American World War II veteran (1909–2022)

Lawrence Nathanial Brooks (September 12, 1909 – January 5, 2022) was the oldest living man in the United States and the oldest known living American World War II veteran.

==Early life==
Brooks was born on September 12, 1909, to Edward Brooks and Julia Bailey Brooks. He grew up in Norwood, Louisiana, and had 14 siblings. When he was an infant, the family moved to several cities closer to the Mississippi Delta, but he was raised primarily in the small town of Stephenson. He lived too far away from a school to attend one, so he was instead taught at home.

==Military service==
Brooks was drafted into the army in 1940, when he was 31. At the time, he was employed at a sawmill. He was discharged in 1941, after a year of mandatory service, but he rejoined the army after the attack on Pearl Harbor. He served in the 91st Engineer Battalion in the United States Army in New Guinea and the Philippines during World War II. Brooks was a soldier in the Pacific Theatre from 1941 to 1945. He reached the rank of private first class.

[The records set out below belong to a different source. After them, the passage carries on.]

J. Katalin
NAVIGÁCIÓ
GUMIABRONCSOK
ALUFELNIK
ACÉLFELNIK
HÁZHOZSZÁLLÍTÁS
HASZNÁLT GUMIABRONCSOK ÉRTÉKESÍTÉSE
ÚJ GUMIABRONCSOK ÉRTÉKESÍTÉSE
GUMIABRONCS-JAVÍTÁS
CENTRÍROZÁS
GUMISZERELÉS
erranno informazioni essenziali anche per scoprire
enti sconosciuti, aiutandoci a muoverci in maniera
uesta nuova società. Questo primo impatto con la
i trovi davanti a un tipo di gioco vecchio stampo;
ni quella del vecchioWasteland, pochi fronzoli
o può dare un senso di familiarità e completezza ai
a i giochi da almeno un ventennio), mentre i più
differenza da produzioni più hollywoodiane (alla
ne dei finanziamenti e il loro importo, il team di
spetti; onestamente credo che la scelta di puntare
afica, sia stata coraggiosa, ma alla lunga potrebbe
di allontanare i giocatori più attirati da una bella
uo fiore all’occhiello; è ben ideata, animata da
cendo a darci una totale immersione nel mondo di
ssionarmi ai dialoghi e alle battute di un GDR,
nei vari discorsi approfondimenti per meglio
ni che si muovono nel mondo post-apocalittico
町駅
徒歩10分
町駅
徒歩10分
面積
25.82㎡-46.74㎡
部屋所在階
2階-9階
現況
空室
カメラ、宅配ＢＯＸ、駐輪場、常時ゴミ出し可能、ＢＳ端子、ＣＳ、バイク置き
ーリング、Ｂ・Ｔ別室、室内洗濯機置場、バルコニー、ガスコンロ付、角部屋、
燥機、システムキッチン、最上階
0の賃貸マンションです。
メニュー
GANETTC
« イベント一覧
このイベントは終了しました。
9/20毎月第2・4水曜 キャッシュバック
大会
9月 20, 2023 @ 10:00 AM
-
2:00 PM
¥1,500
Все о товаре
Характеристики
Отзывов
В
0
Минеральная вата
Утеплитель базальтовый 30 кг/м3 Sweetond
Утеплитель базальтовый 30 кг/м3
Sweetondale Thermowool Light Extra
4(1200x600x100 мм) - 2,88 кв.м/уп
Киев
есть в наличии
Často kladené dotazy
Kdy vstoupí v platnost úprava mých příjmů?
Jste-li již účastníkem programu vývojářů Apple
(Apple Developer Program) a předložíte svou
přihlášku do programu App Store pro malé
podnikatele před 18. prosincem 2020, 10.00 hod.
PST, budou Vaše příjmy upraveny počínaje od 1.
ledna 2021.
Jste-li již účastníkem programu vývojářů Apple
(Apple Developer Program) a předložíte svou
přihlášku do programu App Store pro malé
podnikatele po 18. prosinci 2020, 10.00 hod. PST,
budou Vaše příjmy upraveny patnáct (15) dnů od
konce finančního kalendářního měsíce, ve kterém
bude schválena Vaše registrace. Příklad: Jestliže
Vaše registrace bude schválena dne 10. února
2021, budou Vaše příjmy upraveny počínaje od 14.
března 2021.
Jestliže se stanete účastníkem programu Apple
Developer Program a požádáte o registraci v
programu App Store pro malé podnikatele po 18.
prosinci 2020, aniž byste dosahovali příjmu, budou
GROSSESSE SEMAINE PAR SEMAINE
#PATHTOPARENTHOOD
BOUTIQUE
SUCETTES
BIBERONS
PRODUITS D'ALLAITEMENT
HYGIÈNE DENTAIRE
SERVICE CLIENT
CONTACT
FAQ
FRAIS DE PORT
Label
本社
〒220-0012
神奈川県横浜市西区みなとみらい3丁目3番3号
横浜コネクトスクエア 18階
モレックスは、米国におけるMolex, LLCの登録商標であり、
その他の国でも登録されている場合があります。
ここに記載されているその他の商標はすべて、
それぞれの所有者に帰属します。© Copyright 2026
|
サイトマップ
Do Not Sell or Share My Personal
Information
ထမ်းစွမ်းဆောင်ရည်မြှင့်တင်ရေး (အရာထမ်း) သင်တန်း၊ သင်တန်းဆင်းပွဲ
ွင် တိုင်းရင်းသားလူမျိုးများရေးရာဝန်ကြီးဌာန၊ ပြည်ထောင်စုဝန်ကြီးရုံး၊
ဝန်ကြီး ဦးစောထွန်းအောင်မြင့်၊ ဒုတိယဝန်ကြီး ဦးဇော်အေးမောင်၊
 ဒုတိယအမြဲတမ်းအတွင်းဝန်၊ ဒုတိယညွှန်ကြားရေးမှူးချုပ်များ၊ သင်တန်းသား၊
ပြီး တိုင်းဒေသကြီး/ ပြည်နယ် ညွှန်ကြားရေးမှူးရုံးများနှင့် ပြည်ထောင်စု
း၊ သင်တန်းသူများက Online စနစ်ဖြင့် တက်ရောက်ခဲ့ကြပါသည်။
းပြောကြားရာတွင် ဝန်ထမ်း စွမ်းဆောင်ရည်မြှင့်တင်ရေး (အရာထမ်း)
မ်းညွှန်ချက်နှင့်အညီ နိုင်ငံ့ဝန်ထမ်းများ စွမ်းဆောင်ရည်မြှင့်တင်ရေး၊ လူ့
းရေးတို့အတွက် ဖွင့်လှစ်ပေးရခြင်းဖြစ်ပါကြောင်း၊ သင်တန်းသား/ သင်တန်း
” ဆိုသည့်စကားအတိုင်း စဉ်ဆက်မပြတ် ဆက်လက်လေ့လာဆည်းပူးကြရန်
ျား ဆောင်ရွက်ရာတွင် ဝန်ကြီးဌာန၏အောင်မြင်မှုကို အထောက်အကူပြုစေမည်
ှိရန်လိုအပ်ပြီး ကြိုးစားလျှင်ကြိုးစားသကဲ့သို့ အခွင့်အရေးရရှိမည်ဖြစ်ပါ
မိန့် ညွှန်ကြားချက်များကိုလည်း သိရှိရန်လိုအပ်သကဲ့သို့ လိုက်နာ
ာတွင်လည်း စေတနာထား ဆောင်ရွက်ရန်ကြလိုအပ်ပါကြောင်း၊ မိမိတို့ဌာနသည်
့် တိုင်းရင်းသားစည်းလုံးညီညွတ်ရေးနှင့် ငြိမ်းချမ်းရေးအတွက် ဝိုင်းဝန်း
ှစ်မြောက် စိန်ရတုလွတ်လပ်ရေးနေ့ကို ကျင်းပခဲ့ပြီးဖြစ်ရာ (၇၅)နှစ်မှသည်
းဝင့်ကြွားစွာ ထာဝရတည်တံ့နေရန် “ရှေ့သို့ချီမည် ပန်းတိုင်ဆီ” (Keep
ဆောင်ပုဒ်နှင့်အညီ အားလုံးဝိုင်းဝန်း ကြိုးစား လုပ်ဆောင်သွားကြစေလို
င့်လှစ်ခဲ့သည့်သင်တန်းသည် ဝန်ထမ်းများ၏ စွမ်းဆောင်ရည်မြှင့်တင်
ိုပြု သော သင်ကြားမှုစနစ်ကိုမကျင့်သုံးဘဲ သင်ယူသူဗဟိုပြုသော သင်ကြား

Brooks's unit, an engineering corps, was tasked mainly with building infrastructure. The army was segregated during his service, and he was responsible for assisting white officers with daily tasks.

During a posting in Australia, Brooks said that he was treated better by the white people there than in the United States in the decades prior to the civil rights movement.

==Later life==
After his military service, Brooks worked as a forklift operator in New Orleans until his retirement, and he had five children. His wife, Leona, died shortly after Hurricane Katrina. In the mid-2010s, The National WWII Museum began to host an annual birthday party for Brooks. In 2020, this celebration included a flyover of World War II aircraft above Brooks's house, with the museum's "Victory Belles", a trio of singers performing songs predominantly from the 1940s era. The city of New Orleans also recognized Brooks's birthday with an official proclamation.

=== Death ===
Brooks died on January 5, 2022, in his New Orleans home, aged 112 years and 115 days. His daughter, Vanessa Brooks, confirmed his death to magazine Military Times hours later. She said that he had been back and forth to the New Orleans VA Hospital in recent months. After his death, actor Gary Sinise posted a tribute on Twitter. Louisiana governor John Bel Edwards also posted, saying: "I am sorry to hear of the passing of Mr. Lawrence Brooks, America’s oldest World War II veteran and a proud Louisianan". President Joe Biden said Brooks was "truly the best of America".